冷蔵庫の中にあった麦茶を飲んだら蕎麦つゆだった、という失敗は誰もが経験するところだと思うが、私の生家では、はちみつレモンだと思ったら「トマトトーン」というトマト用肥料だったということがあった。これは原液を希釈して使うタイプの液肥で、父が「はちみつレモン」の空いたペットボトルに入れておいたものらしい。私はかろうじて直前に飲むのをやめたのだが、この「トマトトーン」、無色透明で、ペットボトルをよく洗わなかったのか、はちみつレモンそのものの香りがするのだった。農家の子はこれだから油断がならない。
私の父親の、トマト作りに関する情熱は想像を絶するもので、夏ともなれば庭の前の一反ほどの畑が身の丈を越すトマトの木で埋め尽くされるのであるが、父はトマトの生産装置としてよりも、ガーデニングの一種としてそのトマト畑を可愛がっている節があった。というのも、家族で旅行に出かけたとすると、道路沿いのトマト畑を見ては、必ずなんらかの批評を下すのが私の父の習い性であったからだ。トマトの固定が甘いとか、肥料のやり方が足りない、あるいは多すぎる、というようなことを看破しては、引き比べての我が家の出来具合に満足するのであった。
このトマト作りが父の趣味であることを示すもうひとつの逸話に、作る品目について明らかに彼の中で「はやりすたり」がある、ということが挙げられる。私が小学生くらいのときはスイカが父の情熱の対象であった。畑じゅうが厳重な対カラス防御網で覆われ、採れたスイカは夏中ごろごろと家の中に転がっていたのである。続いてはイチゴであった。私の幸せな少年時代を象徴するかのように、毎朝イチゴが山のように食卓に配されたものであった。そういった幸せな時代は残念ながら長くは続かず、食卓に大量のナンキンが毎日のように出されたり、家の軒に十年分くらいのタマネギが冬中つるされていたり、さらにはモロヘイヤやオクラのような、ああ、これ以上書きたくないが、こういう不幸せな時代にとってかわられたわけだが、これも、マイブームというか、「アレの作り方はマスターしたからもういいや」という趣味的な動機から来ていることは想像に難くない。
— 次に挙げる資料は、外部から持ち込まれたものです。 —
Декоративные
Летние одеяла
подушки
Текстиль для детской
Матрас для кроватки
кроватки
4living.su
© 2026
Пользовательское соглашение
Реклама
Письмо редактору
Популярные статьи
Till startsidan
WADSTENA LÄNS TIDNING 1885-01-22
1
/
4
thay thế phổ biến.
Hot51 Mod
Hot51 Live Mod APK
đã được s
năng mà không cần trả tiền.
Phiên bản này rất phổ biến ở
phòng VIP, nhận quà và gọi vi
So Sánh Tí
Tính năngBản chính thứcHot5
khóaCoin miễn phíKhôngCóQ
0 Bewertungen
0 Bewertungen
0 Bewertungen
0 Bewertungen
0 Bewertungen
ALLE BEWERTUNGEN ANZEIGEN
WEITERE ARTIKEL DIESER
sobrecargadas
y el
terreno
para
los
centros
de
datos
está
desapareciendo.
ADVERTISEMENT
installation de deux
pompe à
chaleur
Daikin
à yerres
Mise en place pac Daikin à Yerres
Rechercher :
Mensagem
さて、かくのごとく我が子よりもどちらかといえばトマトの方を大事にしている我が家であったが、その季節の終わりには、こうした採れたトマトを煮込んで盛大にケチャップを作るのが我が家の年中行事のようになった。トマトは自家の食用にするほか、親戚中に配り歩いたり、道端の百円市で販売したりするのだが、季節の終わりにはやはり大量の余剰を生じるのである。これらは、まとめて鍋に放り込まれる。この用途の他には使い道がないのではと思われる巨大な鍋がどこからか持ち出され、そこにバケツ二杯はあるトマトが放り込まれて何日も煮られるのである。
そうしてできたケチャップは、煮沸され、滅菌されたいくつもの大きな瓶に分けて密閉され、保存される。我が家の特徴なのか、市販のものとは違い、妙にどろりとして、固形分の多いものになる。容れ物である広口瓶の口から、スプーンを入れてすくい出さなければならないほどである。私のイメージとしては、この自家製ケチャップは、市販の、たとえばカゴメトマトケチャップの、粗末な代用品、というものであった。これが大変ぜいたくな認識であり、私が何もわかっていなかったことに気がついたのは、かなり最近のことである。
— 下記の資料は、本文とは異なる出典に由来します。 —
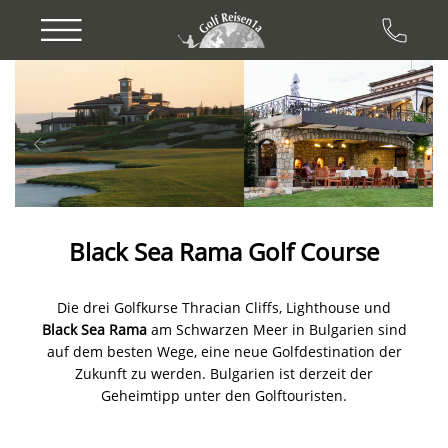
Previous
Next
Black Sea Rama Golf Course
Die drei Golfkurse Thracian Cliffs, Lighthouse und
Black Sea Rama
am Schwarzen Meer in Bulgarien sind
auf dem besten Wege, eine neue Golfdestination der
Zukunft zu werden. Bulgarien ist derzeit der
Geheimtipp unter den Golftouristen.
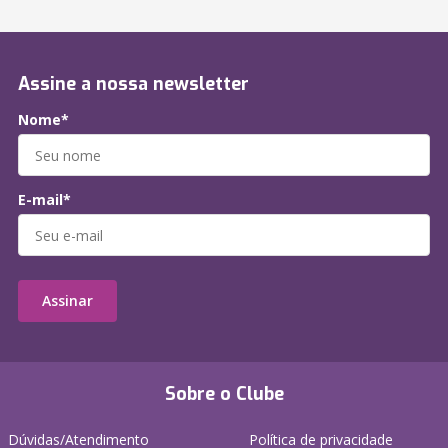
Assine a nossa newsletter
Nome*
E-mail*
Assinar
Sobre o Clube
Dúvidas/Atendimento
Política de privacidade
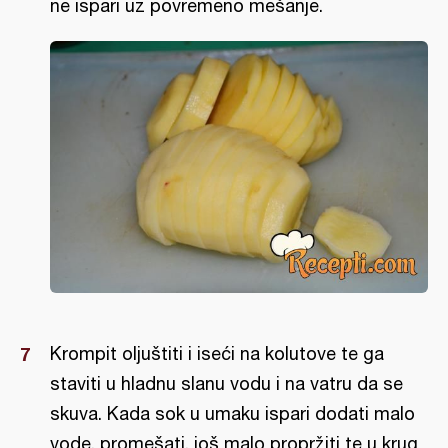
ne ispari uz povremeno mešanje.
Krompit oljuštiti i iseći na kolutove te ga
staviti u hladnu slanu vodu i na vatru da se
skuva. Kada sok u umaku ispari dodati malo
vode, promešati, još malo propržiti te u krug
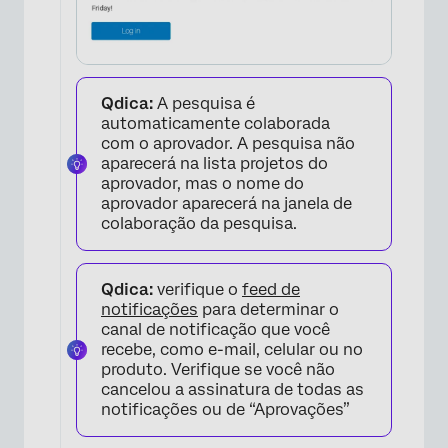
Qdica:
A pesquisa é
automaticamente colaborada
×
com o aprovador. A pesquisa não
aparecerá na lista projetos do
aprovador, mas o nome do
aprovador aparecerá na janela de
colaboração da pesquisa.
Qdica:
verifique o
feed de
notificações
para determinar o
canal de notificação que você
recebe, como e-mail, celular ou no
produto. Verifique se você não
cancelou a assinatura de todas as
notificações ou de “Aprovações”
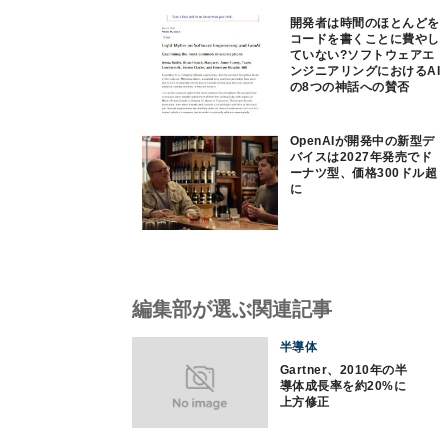
開発者は時間のほとんどを
コードを書くことに費やし
ていない?ソフトウェアエ
ンジニアリングにおけるAI
の8つの神話への賛否
OpenAIが開発中の新型デ
バイスは2027年発売でド
ーナツ型、価格300ドル超
に
編集部が選ぶ関連記事
半導体
Gartner、2010年の半
導体成長率を約20%に
上方修正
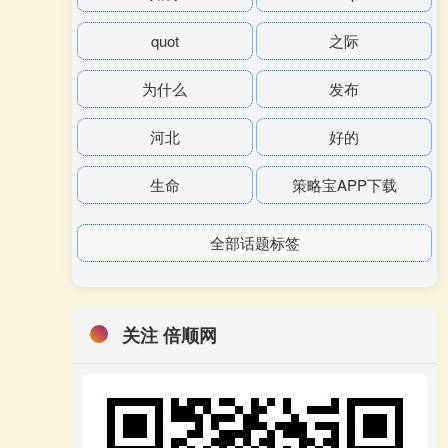
quot
之际
为什么
发布
河北
好的
生命
策略宝APP下载
全部话题标签
关注 倍顺网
ある日、私の家を訪れた友人と、夕食を共にすることになった。その時のおかずは豚カツだった。そこにかかっているソースが、この自家製のケチャップと、カゴメ豚カツソースを半々に混ぜたものだった。この夕食に、友人は感動を表明した。実に美味である。なにか秘伝があるに違いない。私は、これはケチャップと豚カツソースを混ぜたものである、と説明したのだが、その友人は、いや、レシピを秘密にしたい気持ちはわかるが、これはそんなものではない、と言いつのるのだった。
この自家製ケチャップが非常においしいものであるのかどうか、私はどうも味にあまり鋭くない質らしく、判断できない。それに、本当のところ、その友人は少し大げさに言っていたのだろうとは思う。しかし、このメニューになにか特殊なものがあるとしたら、それは自家製のケチャップであったのだから、きっとそういうことだったのだろう、と思う。
というわけで、実家から送ってもらったこのケチャップを何に使おうか、今、考えているところである。何にするにしても、かなり多量にある。